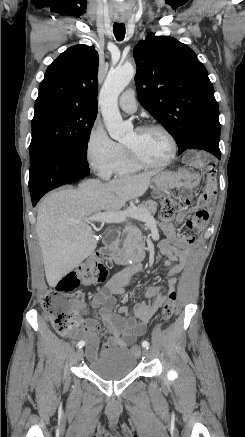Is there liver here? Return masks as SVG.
I'll return each mask as SVG.
<instances>
[{"label":"liver","instance_id":"6515ba94","mask_svg":"<svg viewBox=\"0 0 245 437\" xmlns=\"http://www.w3.org/2000/svg\"><path fill=\"white\" fill-rule=\"evenodd\" d=\"M156 173L148 171L107 183L86 180L77 189H62L43 199L38 207L36 233L50 287L96 249L95 232L84 219L102 211L119 212L127 201L147 191Z\"/></svg>","mask_w":245,"mask_h":437}]
</instances>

⁂

For the material above, give every line again exactly and leave out the pictures.

**Your response**
Is there liver here? Return masks as SVG.
I'll return each mask as SVG.
<instances>
[{"label":"liver","instance_id":"6515ba94","mask_svg":"<svg viewBox=\"0 0 245 437\" xmlns=\"http://www.w3.org/2000/svg\"><path fill=\"white\" fill-rule=\"evenodd\" d=\"M156 173L148 171L107 183L86 180L77 189H62L43 199L38 207L36 233L50 287L96 249L95 232L84 219L102 211L119 212L127 201L147 191Z\"/></svg>","mask_w":245,"mask_h":437}]
</instances>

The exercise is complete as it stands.